Gary Waldram had only nipped out to stock up on a few snacks at Tesco in Vimy Road, but ended up a hero after diving into the Grand Union Canal to save the two-year-old girl’s life.
No-one else had seen the youngster, who had somehow escaped through a garden gate of a house backing on to the canal and whose head was submerged after tumbling into the water.
It was about 2pm on an overcast, but warm, Wednesday afternoon and the 55-year-old was on his way back to his Blenheim Road home.
He had wandered about 500 yards along the towpath when he moved aside as three runners came towards him.
He recalled: “As I dodged them I looked across between two boats on the far side of the canal and saw something small and silvery in the water.
“It just caught the corner of my eye. Then I couldn’t see it again until I walked past one of the canal boats. I thought it was a doll or a model, or a fish writhing about, but I got closer to see what it was and it was a child. It had a nappy on. I was in total shock.
“Her head was under the water. She was lying there waving her arms and kicking her legs, trying to breathe.”
Gary whistled and shouted towards the house near where the child had fallen in, as he could see a woman inside.
He then kicked off his flip-flops and undid his belt to take his shorts off and jumped into the canal.
He said: “It was a shock, but I’d got to get her out. I couldn’t just sit by. From when I saw her she must have been in there about a minute, but I’ve no idea how long she was in there before that.

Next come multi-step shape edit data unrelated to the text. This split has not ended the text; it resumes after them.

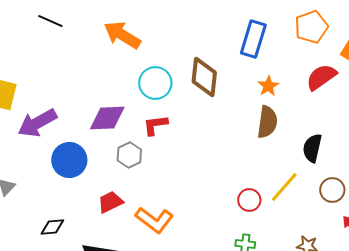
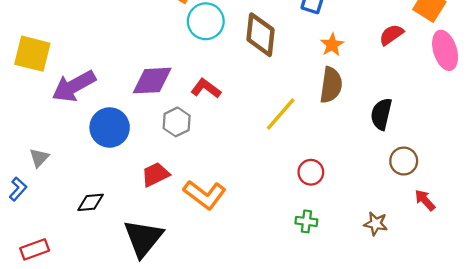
red semicircle: (321, 77) -> (391, 35), size x0.7
cyan circle: (155, 83) -> (206, 21), moved
red L-shape: (155, 125) -> (206, 88), turned 44
yellow line: (284, 187) -> (281, 114), moved

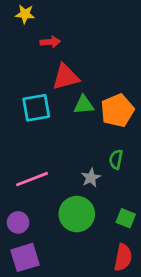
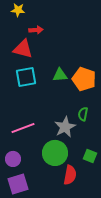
red triangle: (66, 77) -> (23, 49), moved, turned 30
orange pentagon: (117, 111) -> (84, 79), turned -30
gray star: (91, 178) -> (65, 127), size x1.5
red semicircle: (123, 257) -> (70, 175), moved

“I’m not sure how long a child like that could survive in the water. She didn’t look to have any swimming ability and it would have been cold and a shock to her.”

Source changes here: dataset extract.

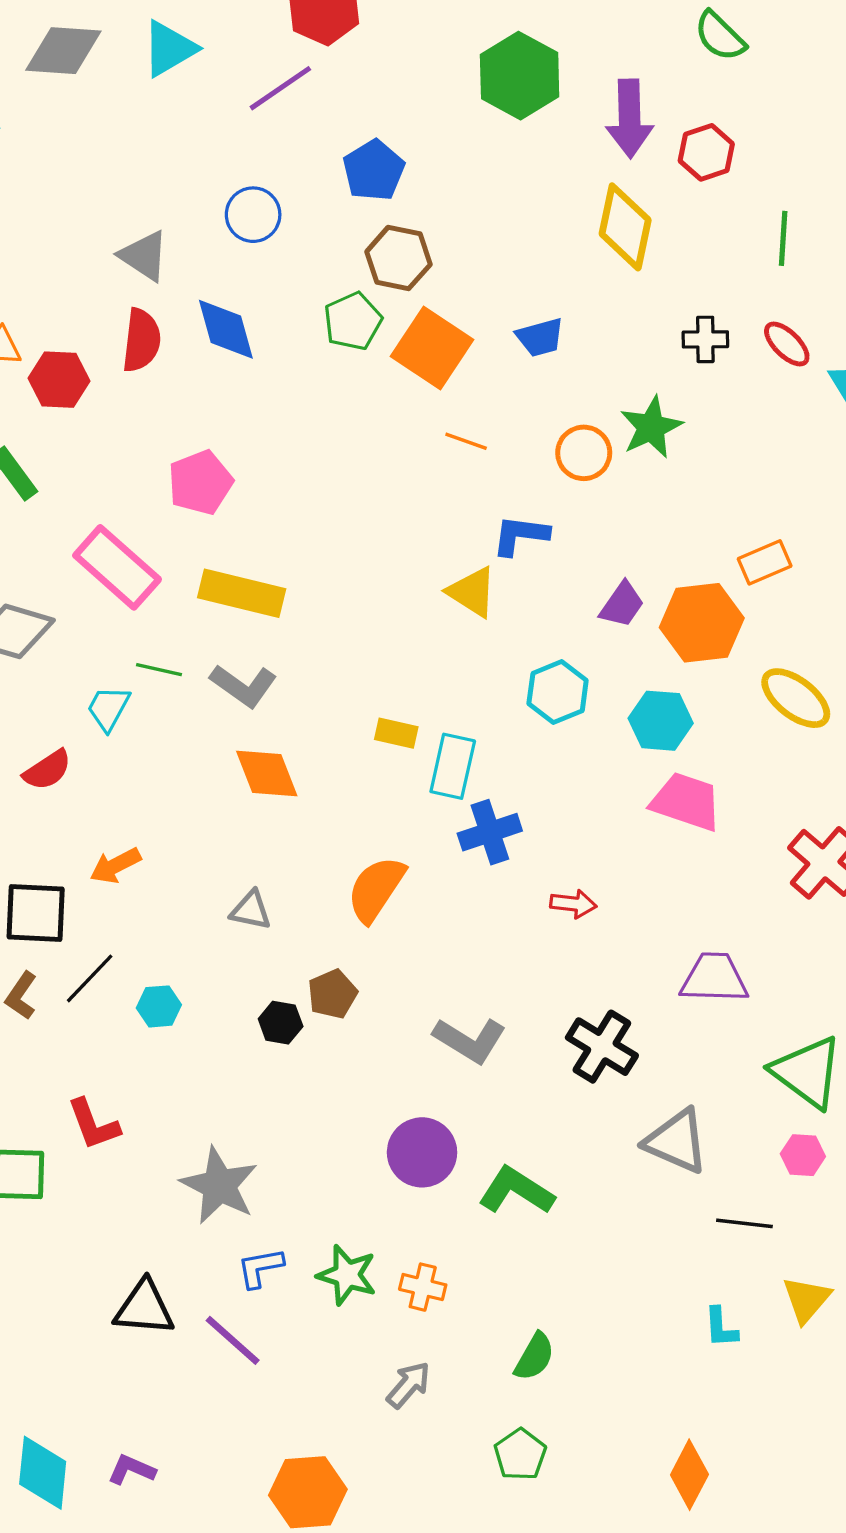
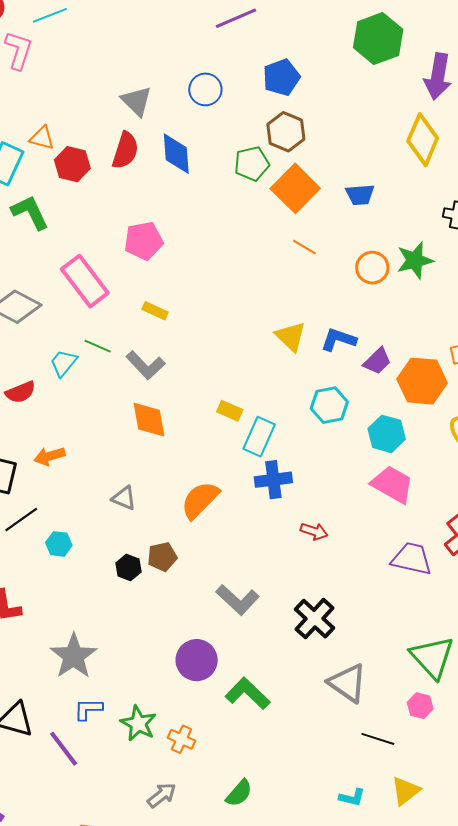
blue L-shape: (520, 535) -> (339, 340), moved
yellow rectangle: (242, 593) -> (155, 311), size x0.5
purple trapezoid: (714, 978) -> (412, 559), moved
cyan L-shape: (721, 1327) -> (352, 797), turned -84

After grabbing the girl, the father of two passed the child up to the arms of the mother who had heard his whistles.
“She was shocked. She was shouting ‘give her to me’,” he said. “I passed her over some nettles to the mother. The child was cold and scared.
“I swam back to the other side and wrung my shirt out.
“They called the paramedics, and two police officers coincidentally just happened to be passing by moments later and I was there in my underpants wringing my top dry!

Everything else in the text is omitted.